27 Mai 2023
O artigo é de Juan José Tamayo, teólogo espanhol, secretário-geral da Associação de Teólogos João XXIII, ensaísta e autor de mais de 70 livros, publicado por Religión Digital, 26-05-2023.
Em 22 de maio, faleceu em Barcelona, aos 91 anos, o jesuíta Víctor Codina, um dos principais e mais lúcidos cultivadores da Teologia da Libertação, que se tornou o centro de seu projeto vital e intelectual. Ele recebeu uma sólida formação filosófica e teológica em Sant Cugat, Innsbruck e Roma, que logo se traduziu em ensino.
Durante 20 anos foi professor de teologia na Catalunha vivendo em L'Hospitalet de Llobregat e Terrassa, onde acompanhou as lutas operárias e populares daqueles anos durante a ditadura de Franco. De 1982 a 2018 viveu na Bolívia, encarnando a história, a cultura e a vida do povo boliviano e solidário com as causas do mundo indígena.
Lá combinou o ensino de teologia na Universidade Católica de Cochabamba com a formação de cristãos leigos, colaboração em paróquias populares e acompanhamento de comunidades de base em diferentes partes da Bolívia: Oruro, Santa Cruz e Cochabamba. Ministrou cursos em várias universidades do Brasil e na Universidade Centro-Americana José Simeón Cañas (UCA), onde seus companheiros jesuítas foram assassinados em novembro de 1989, realizou atividades de animação teológica na maioria dos países latino-americanos e deu numerosos seminários no Cristianisme i Justícia, Barcelona.
Víctor Codina fez teologia a partir da base, "do insignificante", subtítulo de sua obra A Igreja do Nazareno (Sal Terrae, Santander, 2010).
A localização social de Víctor Codina eram os bairros operários de Barcelona e as maiorias populares do continente latino-americano; seu lugar eclesial, a Igreja dos pobres; sua práxis, o compromisso com os movimentos sociais; sua postura ética, a opção pelos mais vulneráveis, pelos setores empobrecidos e pelos povos oprimidos; o guia de sua vida, o Evangelho; sua mediação racional, as ciências sociais; sua hermenêutica, os métodos histórico-críticos; seu princípio teológico, a libertação; sua inspiração, a espiritualidade do seguimento de Jesus de Nazaré; seu horizonte ideológico, desocidentalizar e descolonizar o cristianismo; seu modo de pensar a fé cristã, a teologia nazarena, que nasce da práxis e a ela conduz, e parte da realidade da pobreza estrutural e da injustiça.

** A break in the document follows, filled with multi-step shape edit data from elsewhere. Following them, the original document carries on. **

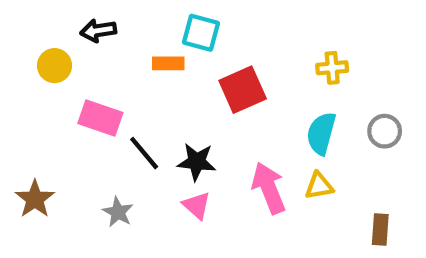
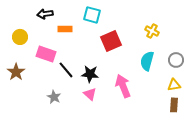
orange rectangle: (168, 63) -> (65, 29), moved
yellow circle: (55, 66) -> (20, 37), moved
yellow cross: (332, 68) -> (152, 31), turned 32
yellow triangle: (319, 186) -> (174, 85), moved
brown star: (35, 199) -> (16, 72), moved

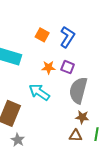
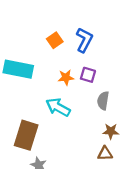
orange square: (42, 35) -> (55, 40), turned 32
gray semicircle: (78, 90) -> (103, 101), size x0.6

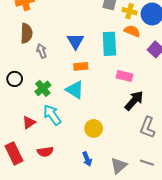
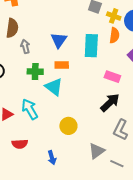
orange semicircle: (132, 31) -> (114, 35), turned 70
pink rectangle: (125, 76) -> (112, 77), moved
green cross: (43, 88) -> (35, 72), moved, turned 35
blue arrow: (87, 159) -> (52, 158), moved
gray triangle: (119, 166) -> (97, 151), moved

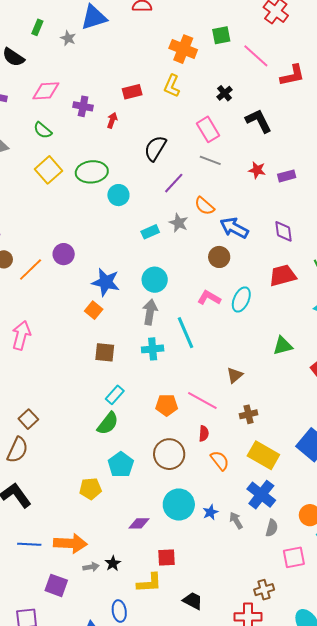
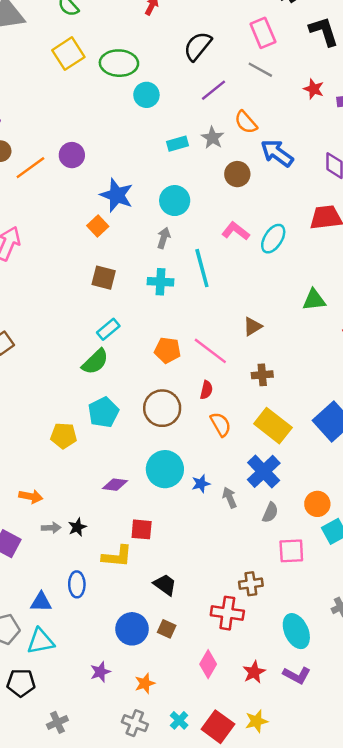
brown circle: (219, 257) -> (237, 174), moved
gray arrow: (150, 312) -> (164, 238), size x0.7
orange arrow: (70, 543) -> (31, 496), size x0.6

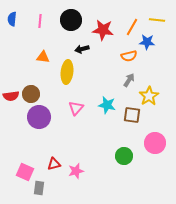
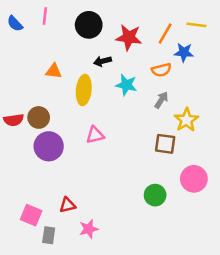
blue semicircle: (12, 19) -> (15, 24), turned -48
pink line: (40, 21) -> (45, 16), moved
cyan star: (107, 105) -> (126, 85), moved
pink triangle: (76, 108) -> (95, 135), turned 35
pink star: (76, 171) -> (89, 229), moved

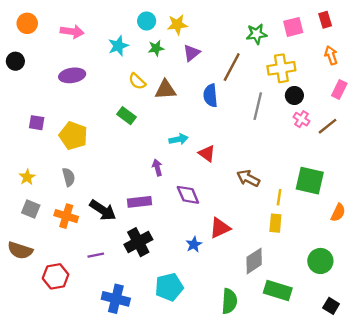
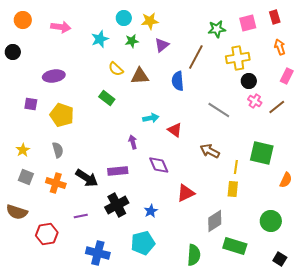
purple ellipse: (72, 75) -> (54, 76), moved
gray line: (258, 106) -> (219, 110), moved, turned -70
blue star: (194, 244) -> (151, 211), moved

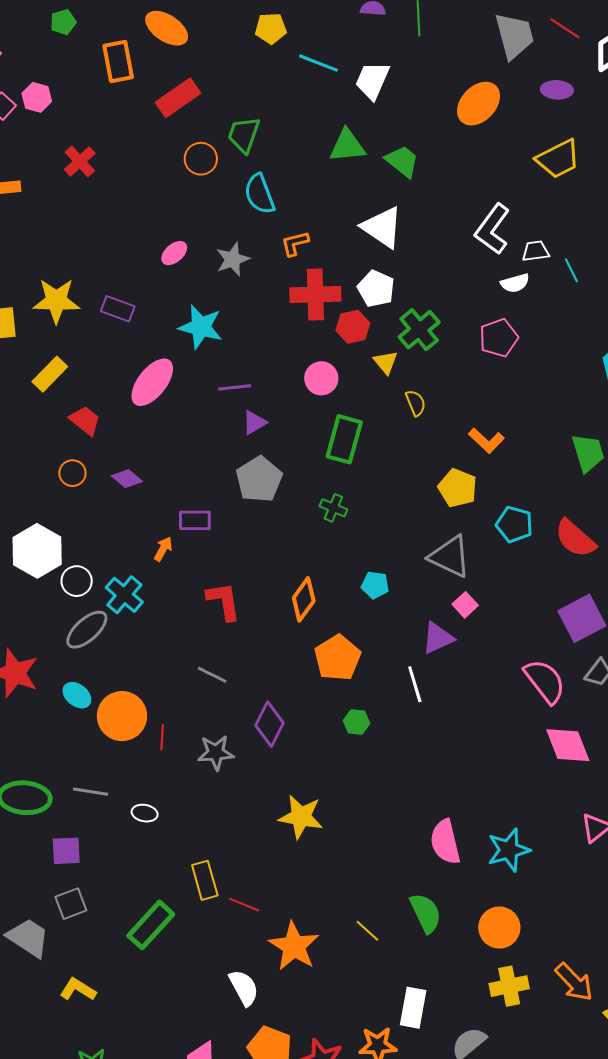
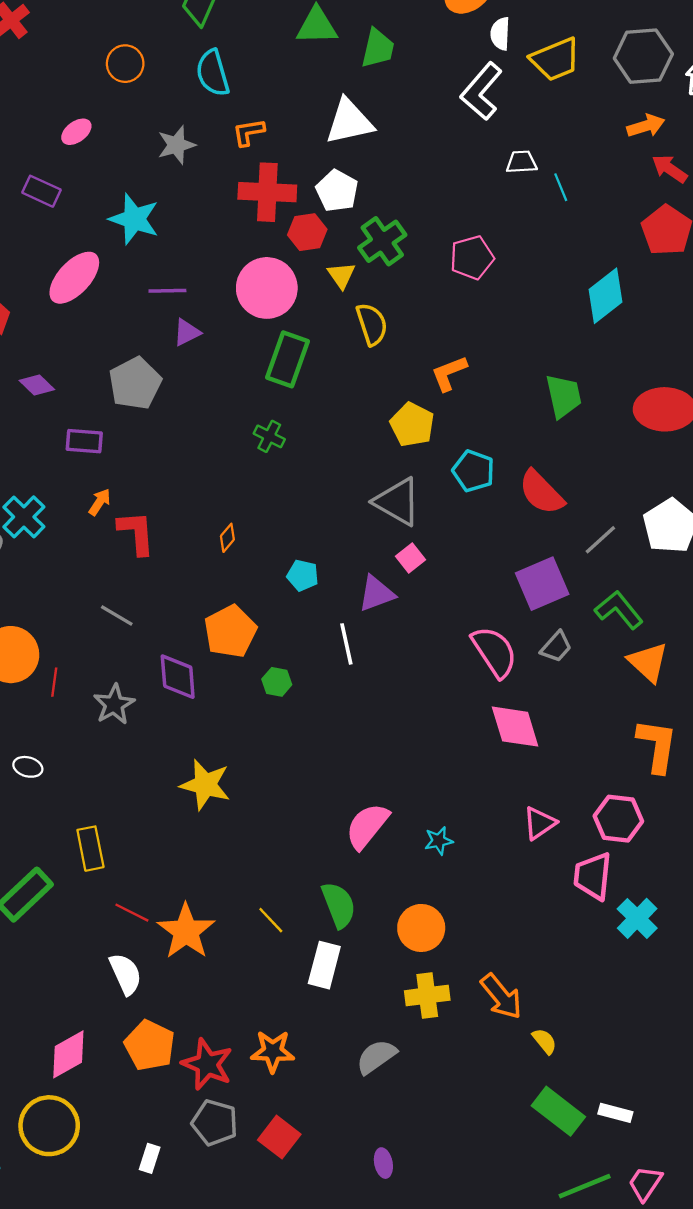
orange circle: (201, 159) -> (125, 64), moved
green trapezoid: (402, 161) -> (378, 48), turned 60
white triangle: (382, 227) -> (349, 122), turned -51
white L-shape: (492, 229) -> (481, 91), moved
pink ellipse: (174, 253) -> (76, 132), moved
white semicircle: (515, 283) -> (500, 34), moved, turned 104
pink circle: (321, 378) -> (267, 288), size x1.6
yellow semicircle: (416, 403) -> (372, 324), size x1.4
orange L-shape: (486, 441) -> (449, 373), turned 111
gray pentagon: (259, 479) -> (135, 383), moved
purple rectangle: (195, 520) -> (84, 441), moved
orange arrow: (163, 549) -> (100, 502), moved
cyan pentagon: (375, 585) -> (303, 575), moved
orange diamond: (304, 599) -> (227, 538), size x0.6
orange pentagon: (337, 658) -> (230, 631), moved
purple diamond: (270, 724) -> (178, 677), turned -36
gray star: (216, 753) -> (114, 704), turned -30
pink semicircle: (445, 842) -> (367, 826), turned 48
cyan star: (509, 850) -> (439, 841), size x0.6
red line: (244, 905) -> (132, 913), moved
white rectangle: (413, 1008) -> (324, 965), moved

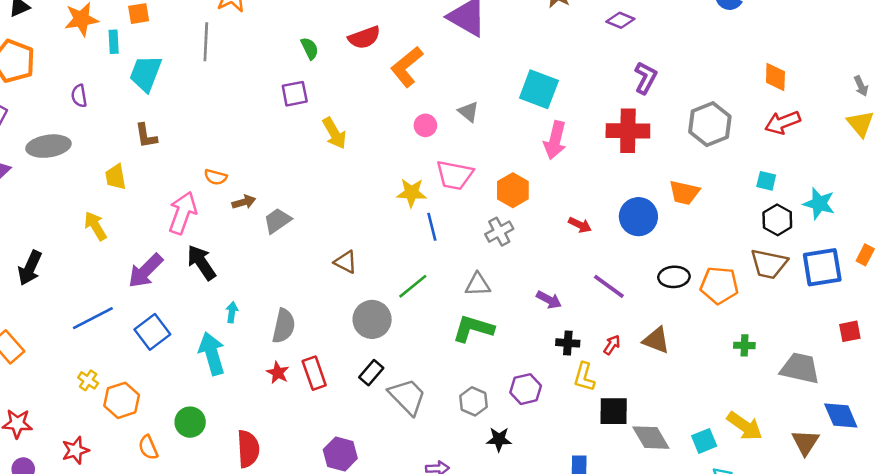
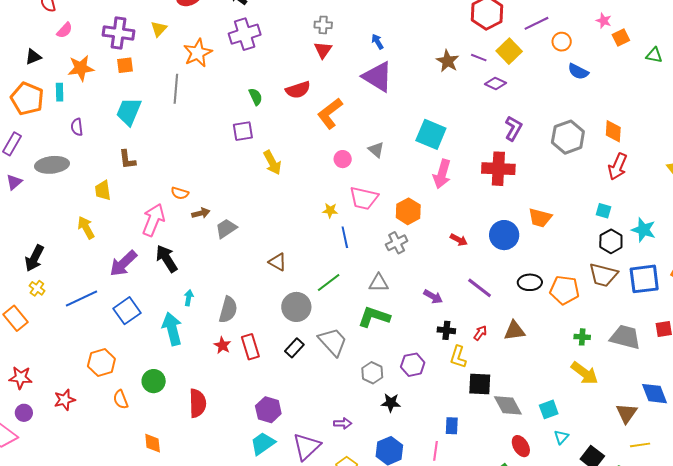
cyan rectangle: (114, 42) -> (60, 92), moved
red arrow: (783, 123) -> (618, 166), turned -48
gray hexagon: (710, 124) -> (568, 137), moved
yellow star: (411, 193) -> (330, 211), size x0.7
brown triangle: (656, 340) -> (514, 331), turned -30
gray trapezoid: (800, 368) -> (625, 337), moved
yellow cross: (88, 380) -> (37, 288), moved
gray trapezoid: (407, 397) -> (333, 342), moved
yellow arrow: (745, 426) -> (584, 373), moved

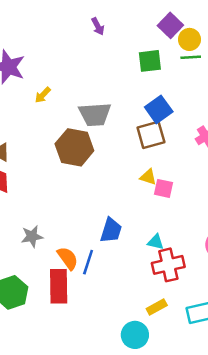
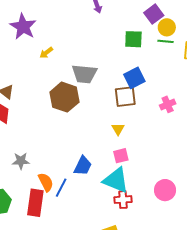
yellow triangle: (148, 177) -> (118, 129), turned 32
pink square: (163, 188) -> (121, 156), moved, turned -35
cyan triangle: (156, 242) -> (116, 180), size x2.0
red cross: (168, 265) -> (123, 200), size x0.7

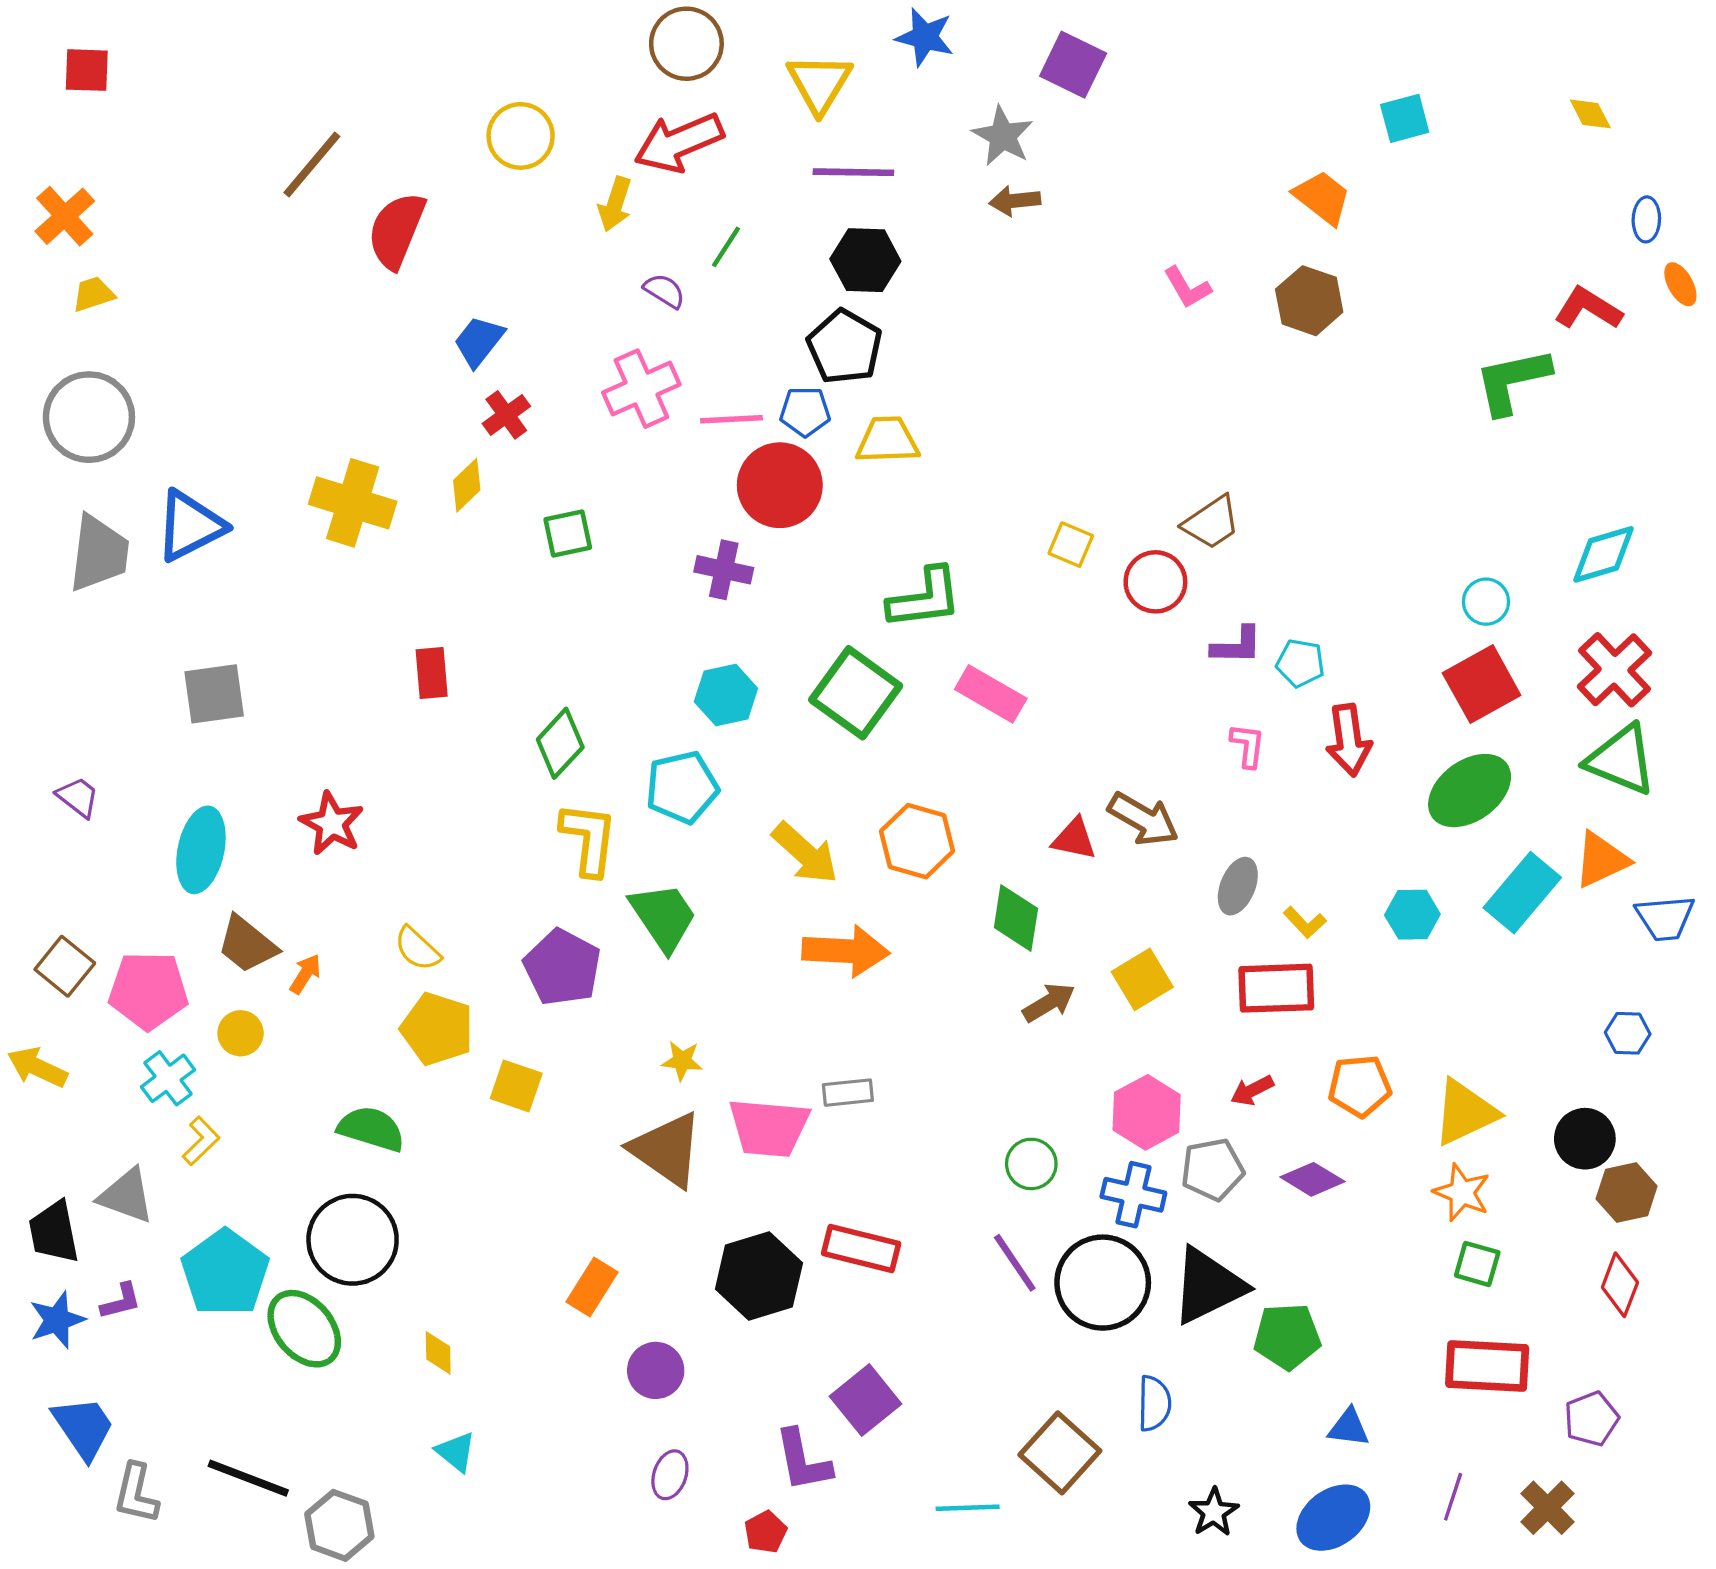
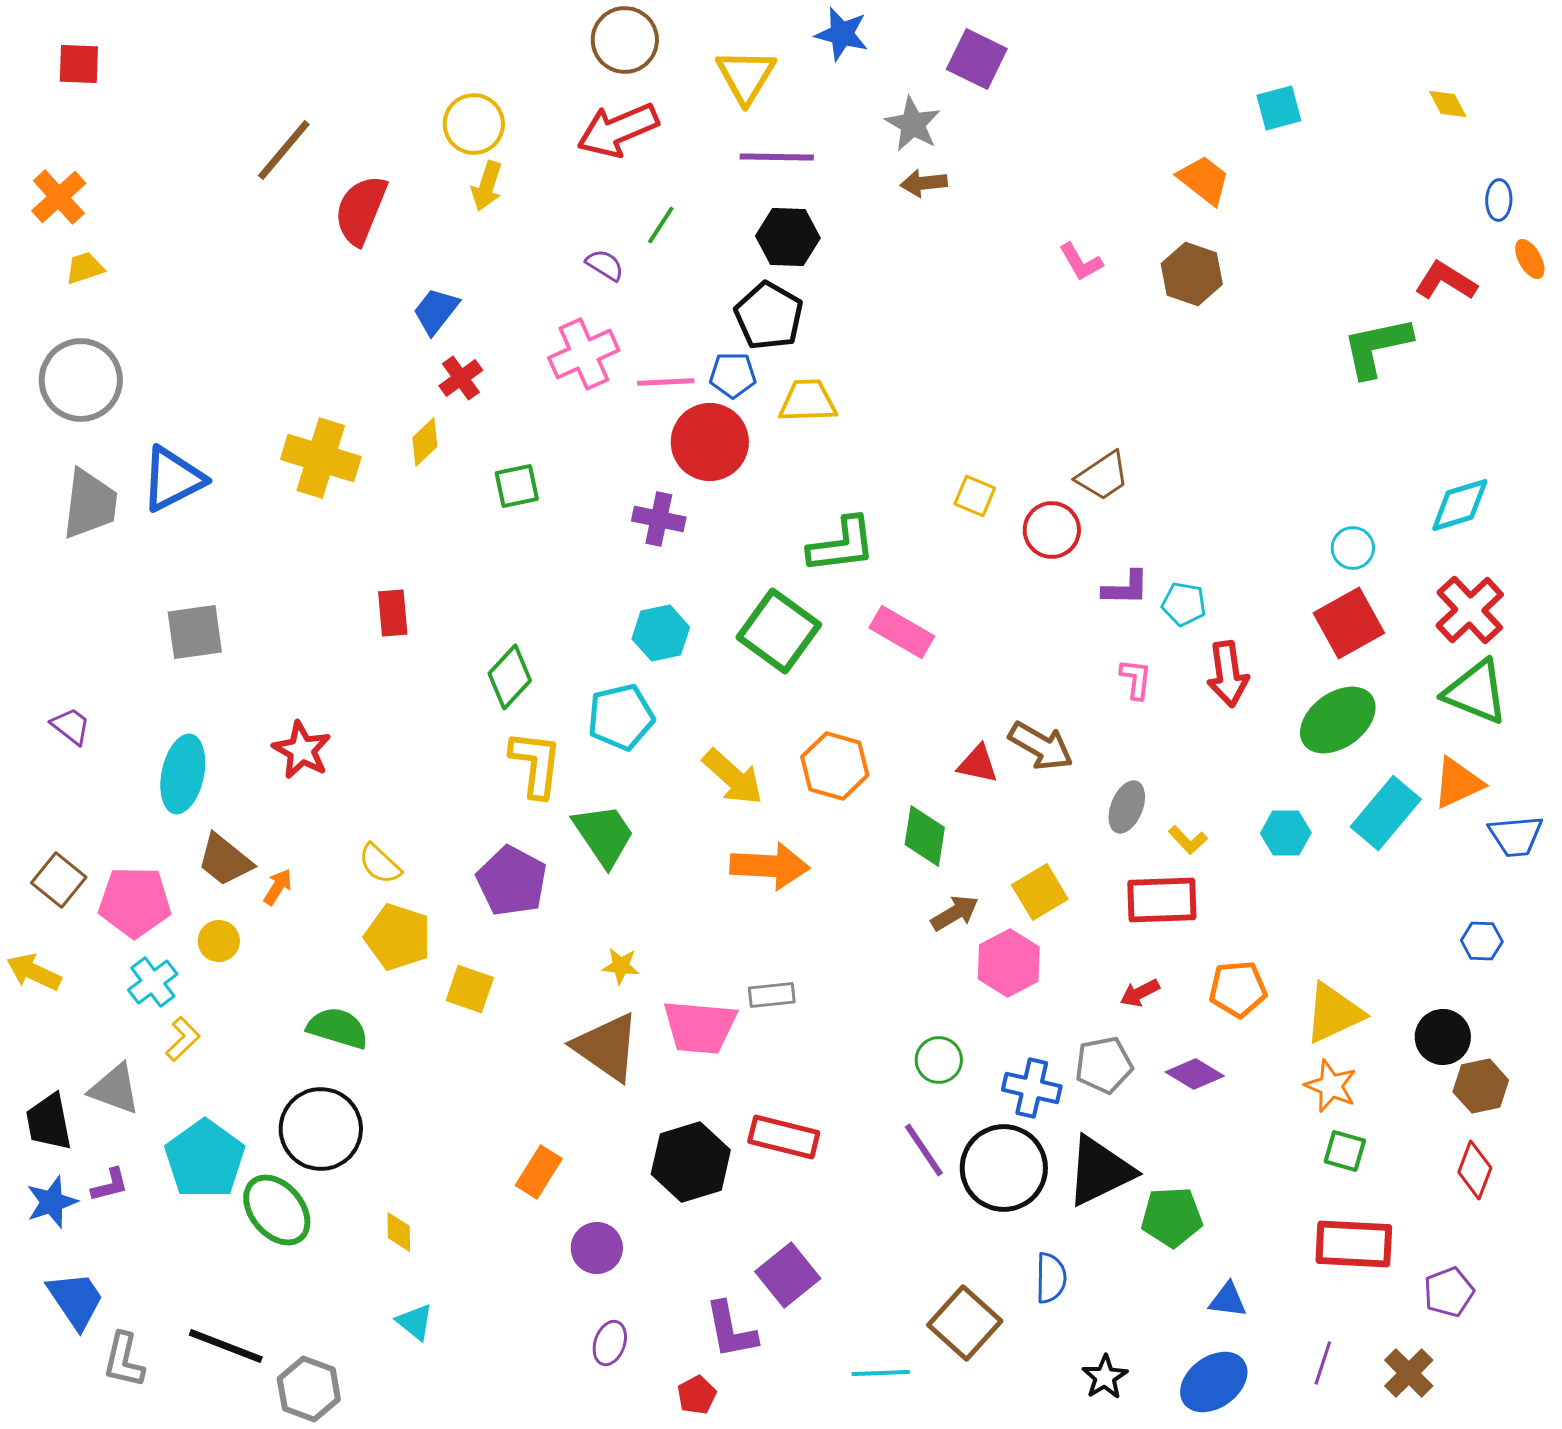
yellow arrow: (615, 204) -> (487, 186), moved
pink hexagon: (1147, 1112) -> (1009, 963), moved

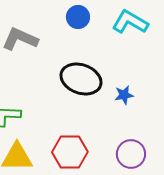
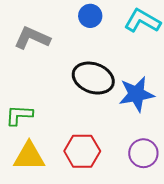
blue star: (124, 95) -> (136, 94), size x1.8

"O cristianismo apenas começou": um novo paradigma eclesial
" cristianismo", diz Codina, citando o teólogo ortodoxo russo Alexander Men, assassinado pela KGB em 1990, !está apenas começando”. Ele confirma esta afirmação citando os problemas que o cristianismo tem pendentes:
Como respostas a esses problemas, Codina propõe, com base na ideia de mudança de paradigma na ciência proposta pelo filósofo da ciência Thomas S. Kuhn, e em resposta aos problemas mencionados, uma mudança no paradigma eclesial que começou com o Concílio Vaticano II, parou durante os pontificados de João Paulo II e Bento XVI e foi ativado novamente com o Papa Francisco. Tal paradigma tem as seguintes características: abertura à ecologia (Laudato Si'. Sobre o cuidado da casa comum); irmandade universal, amizade social e caridade política (Fratelli tutti); amor conjugal (Amoris laetitia); crítica ao modelo neoliberal que mata e à globalização da indiferença (A alegria do Evangelho); Igreja que sai para as periferias e hospital de campanha, Igreja que vagueia pelas ruas, não alfândega; crítica ao clericalismo que Francisco define como a "lepra da Igreja".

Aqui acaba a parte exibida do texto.